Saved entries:
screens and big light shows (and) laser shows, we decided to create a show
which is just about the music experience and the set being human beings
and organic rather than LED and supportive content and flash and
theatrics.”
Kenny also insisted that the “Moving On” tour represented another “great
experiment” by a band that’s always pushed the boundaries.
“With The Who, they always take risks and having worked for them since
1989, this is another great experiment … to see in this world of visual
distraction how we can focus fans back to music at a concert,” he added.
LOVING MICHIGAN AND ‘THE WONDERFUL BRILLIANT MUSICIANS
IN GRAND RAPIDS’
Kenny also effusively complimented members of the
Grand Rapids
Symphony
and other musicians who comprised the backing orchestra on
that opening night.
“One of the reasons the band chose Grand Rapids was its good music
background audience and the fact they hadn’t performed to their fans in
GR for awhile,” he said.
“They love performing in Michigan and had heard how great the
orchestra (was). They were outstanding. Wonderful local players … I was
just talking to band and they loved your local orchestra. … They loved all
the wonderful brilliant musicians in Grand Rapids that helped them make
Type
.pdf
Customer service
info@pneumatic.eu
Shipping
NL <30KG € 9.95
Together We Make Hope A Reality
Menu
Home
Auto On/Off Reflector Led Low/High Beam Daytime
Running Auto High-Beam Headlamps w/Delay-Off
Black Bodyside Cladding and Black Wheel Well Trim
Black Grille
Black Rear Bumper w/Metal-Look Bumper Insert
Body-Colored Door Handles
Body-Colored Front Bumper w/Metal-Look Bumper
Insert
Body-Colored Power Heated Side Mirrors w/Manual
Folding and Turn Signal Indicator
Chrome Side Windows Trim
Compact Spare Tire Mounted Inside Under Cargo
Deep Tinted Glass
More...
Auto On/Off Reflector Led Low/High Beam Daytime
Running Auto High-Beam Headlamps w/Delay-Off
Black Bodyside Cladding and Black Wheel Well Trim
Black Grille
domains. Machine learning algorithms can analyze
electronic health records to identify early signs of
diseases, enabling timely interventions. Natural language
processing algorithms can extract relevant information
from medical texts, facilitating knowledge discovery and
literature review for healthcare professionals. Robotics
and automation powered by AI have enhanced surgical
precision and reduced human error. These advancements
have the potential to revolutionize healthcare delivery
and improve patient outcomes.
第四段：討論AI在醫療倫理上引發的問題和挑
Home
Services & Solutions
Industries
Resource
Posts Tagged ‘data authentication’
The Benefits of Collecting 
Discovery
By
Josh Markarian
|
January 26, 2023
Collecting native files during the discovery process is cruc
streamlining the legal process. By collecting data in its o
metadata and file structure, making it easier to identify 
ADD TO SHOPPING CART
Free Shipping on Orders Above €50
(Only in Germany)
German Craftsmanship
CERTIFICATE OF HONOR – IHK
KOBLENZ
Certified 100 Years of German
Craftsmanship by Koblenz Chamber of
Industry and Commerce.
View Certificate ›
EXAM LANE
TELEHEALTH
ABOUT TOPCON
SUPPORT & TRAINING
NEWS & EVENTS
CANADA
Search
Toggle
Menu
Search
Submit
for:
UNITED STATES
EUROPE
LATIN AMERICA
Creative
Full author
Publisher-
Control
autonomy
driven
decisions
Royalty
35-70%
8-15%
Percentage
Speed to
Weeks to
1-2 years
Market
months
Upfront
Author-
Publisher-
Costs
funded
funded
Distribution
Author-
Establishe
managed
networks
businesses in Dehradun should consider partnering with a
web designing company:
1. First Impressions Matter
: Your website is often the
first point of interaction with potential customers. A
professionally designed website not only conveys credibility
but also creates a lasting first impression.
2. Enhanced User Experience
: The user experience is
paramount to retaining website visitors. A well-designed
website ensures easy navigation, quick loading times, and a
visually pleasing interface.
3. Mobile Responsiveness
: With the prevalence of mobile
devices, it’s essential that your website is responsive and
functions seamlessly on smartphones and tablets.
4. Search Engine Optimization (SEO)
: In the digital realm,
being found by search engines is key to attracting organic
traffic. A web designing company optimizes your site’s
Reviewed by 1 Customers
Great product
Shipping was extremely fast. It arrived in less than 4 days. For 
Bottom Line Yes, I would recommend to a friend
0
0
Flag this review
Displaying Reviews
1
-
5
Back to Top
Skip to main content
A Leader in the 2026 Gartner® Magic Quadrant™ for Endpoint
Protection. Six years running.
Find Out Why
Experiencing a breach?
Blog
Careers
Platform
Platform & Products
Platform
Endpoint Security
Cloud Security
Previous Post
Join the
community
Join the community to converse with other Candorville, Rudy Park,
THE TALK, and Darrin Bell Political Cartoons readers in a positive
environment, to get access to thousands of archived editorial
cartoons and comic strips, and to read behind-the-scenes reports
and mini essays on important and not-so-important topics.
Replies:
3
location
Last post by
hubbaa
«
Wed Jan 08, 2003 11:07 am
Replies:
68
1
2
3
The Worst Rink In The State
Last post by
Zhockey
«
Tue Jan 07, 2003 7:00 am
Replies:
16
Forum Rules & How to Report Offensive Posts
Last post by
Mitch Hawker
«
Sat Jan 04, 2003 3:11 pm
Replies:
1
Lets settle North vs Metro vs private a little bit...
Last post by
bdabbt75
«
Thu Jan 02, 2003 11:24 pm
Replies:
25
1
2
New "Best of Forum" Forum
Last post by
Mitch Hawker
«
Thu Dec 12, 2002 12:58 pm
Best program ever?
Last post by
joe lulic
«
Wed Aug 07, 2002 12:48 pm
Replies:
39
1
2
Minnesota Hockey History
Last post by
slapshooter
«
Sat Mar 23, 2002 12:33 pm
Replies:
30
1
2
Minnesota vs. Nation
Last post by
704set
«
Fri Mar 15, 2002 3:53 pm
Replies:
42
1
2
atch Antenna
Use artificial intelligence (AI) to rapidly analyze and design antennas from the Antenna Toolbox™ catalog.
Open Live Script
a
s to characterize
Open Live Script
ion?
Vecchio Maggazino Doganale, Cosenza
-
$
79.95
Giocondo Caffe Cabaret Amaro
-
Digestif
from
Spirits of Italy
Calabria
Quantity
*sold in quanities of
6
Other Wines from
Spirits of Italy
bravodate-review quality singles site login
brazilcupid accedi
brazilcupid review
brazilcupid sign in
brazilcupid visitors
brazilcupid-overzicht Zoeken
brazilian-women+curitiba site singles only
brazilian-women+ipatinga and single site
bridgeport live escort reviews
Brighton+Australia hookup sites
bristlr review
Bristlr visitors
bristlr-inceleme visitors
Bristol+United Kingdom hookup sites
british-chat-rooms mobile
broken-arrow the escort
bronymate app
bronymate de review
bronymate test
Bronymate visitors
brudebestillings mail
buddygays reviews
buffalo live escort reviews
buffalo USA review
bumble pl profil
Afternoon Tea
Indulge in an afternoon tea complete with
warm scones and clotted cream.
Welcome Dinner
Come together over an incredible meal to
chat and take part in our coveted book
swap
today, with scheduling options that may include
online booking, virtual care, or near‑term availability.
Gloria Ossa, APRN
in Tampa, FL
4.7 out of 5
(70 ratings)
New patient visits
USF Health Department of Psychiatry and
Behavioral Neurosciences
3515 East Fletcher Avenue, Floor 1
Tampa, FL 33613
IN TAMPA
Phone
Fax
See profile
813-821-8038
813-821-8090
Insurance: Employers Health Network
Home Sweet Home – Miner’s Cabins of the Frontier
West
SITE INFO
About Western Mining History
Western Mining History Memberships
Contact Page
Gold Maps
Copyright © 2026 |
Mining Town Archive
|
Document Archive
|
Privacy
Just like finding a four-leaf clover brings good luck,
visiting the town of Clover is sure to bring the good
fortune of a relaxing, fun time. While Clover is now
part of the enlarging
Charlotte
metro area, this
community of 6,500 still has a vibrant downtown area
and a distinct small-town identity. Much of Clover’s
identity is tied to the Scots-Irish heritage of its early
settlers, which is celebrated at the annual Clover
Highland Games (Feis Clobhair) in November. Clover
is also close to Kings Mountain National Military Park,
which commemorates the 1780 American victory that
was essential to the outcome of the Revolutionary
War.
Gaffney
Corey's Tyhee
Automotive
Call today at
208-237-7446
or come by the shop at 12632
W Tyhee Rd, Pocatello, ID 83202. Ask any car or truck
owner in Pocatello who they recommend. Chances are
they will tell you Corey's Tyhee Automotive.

The problem: Find every line in the records above that holds the word "which", and copy each one.

The answer:
which is just about the music experience and the set being human beings
settlers, which is celebrated at the annual Clover
which commemorates the 1780 American victory that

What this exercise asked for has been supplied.